Problem statement: Reproduce exactly only the lines from the line that holds "customer experiences also for" to the line that holds "Graduate Students", inclusive, in the listing below, and please leave out every picture.

######

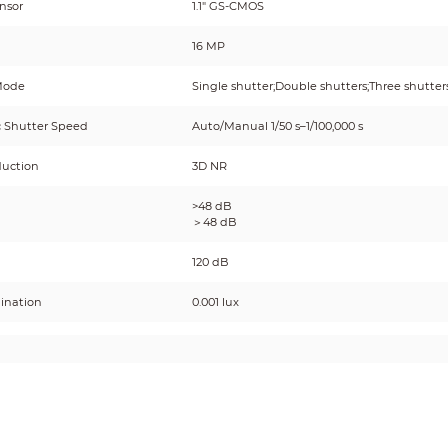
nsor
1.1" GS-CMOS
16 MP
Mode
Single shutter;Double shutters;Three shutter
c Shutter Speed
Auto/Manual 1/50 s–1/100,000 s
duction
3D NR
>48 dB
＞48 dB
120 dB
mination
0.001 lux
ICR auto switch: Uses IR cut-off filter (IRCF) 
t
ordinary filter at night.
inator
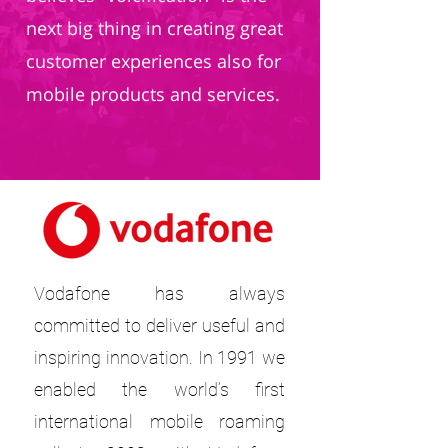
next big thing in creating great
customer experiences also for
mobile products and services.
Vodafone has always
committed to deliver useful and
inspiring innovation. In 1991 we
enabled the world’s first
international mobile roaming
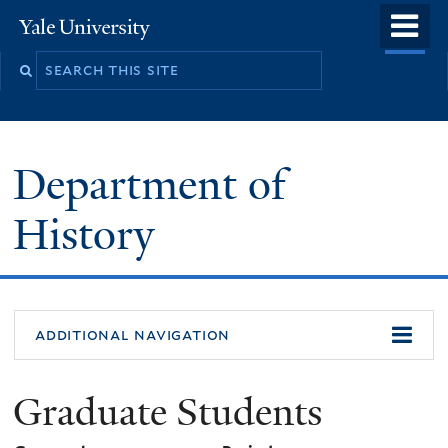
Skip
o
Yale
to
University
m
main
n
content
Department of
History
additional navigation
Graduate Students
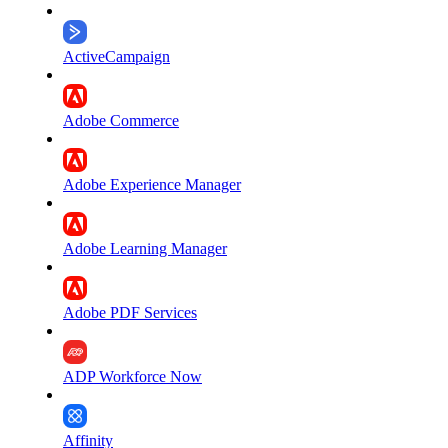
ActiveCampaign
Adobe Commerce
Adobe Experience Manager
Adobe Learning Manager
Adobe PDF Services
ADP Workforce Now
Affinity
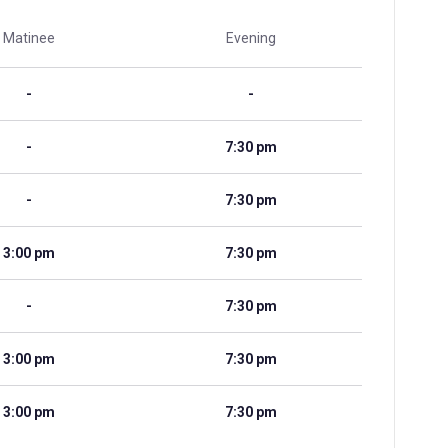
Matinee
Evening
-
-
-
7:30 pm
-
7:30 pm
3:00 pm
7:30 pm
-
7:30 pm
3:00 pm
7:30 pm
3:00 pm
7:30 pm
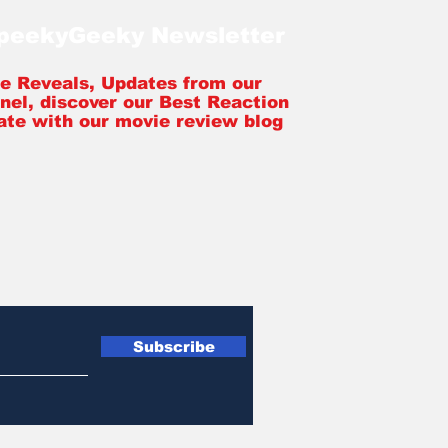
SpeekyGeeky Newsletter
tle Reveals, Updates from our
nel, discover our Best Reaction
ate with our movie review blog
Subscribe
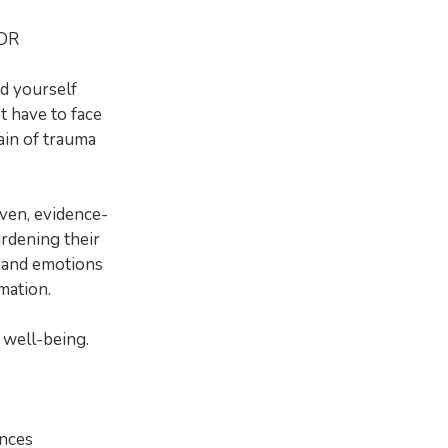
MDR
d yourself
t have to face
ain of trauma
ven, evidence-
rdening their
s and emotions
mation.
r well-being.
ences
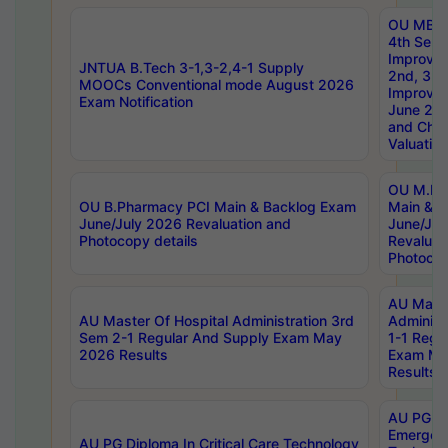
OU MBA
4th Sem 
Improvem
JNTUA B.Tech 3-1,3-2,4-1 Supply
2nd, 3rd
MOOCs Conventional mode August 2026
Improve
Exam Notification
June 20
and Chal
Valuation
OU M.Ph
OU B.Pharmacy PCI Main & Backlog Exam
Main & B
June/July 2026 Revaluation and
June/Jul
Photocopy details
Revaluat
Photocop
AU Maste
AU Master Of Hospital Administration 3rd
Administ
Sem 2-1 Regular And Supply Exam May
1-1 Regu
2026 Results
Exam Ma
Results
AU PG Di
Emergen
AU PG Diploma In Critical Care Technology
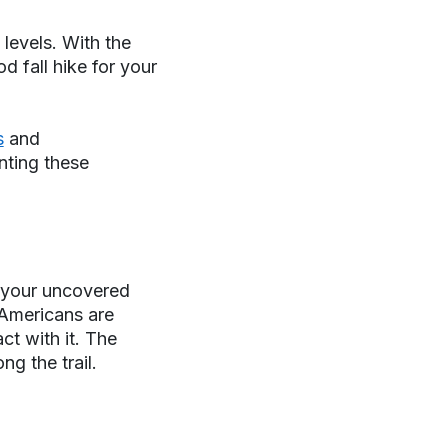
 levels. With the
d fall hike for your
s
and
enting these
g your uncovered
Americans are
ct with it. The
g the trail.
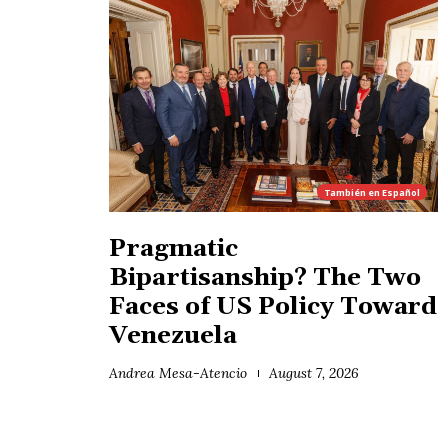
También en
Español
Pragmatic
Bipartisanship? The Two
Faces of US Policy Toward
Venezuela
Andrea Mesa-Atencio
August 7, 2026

######

Solved problem:
customer experiences also for
mobile products and services.
Vodafone has always
committed to deliver useful and
inspiring innovation. In 1991 we
enabled the world’s first
international mobile roaming
Skip
o
Yale
to
University
m
main
n
content
Department of
History
additional navigation
Graduate Students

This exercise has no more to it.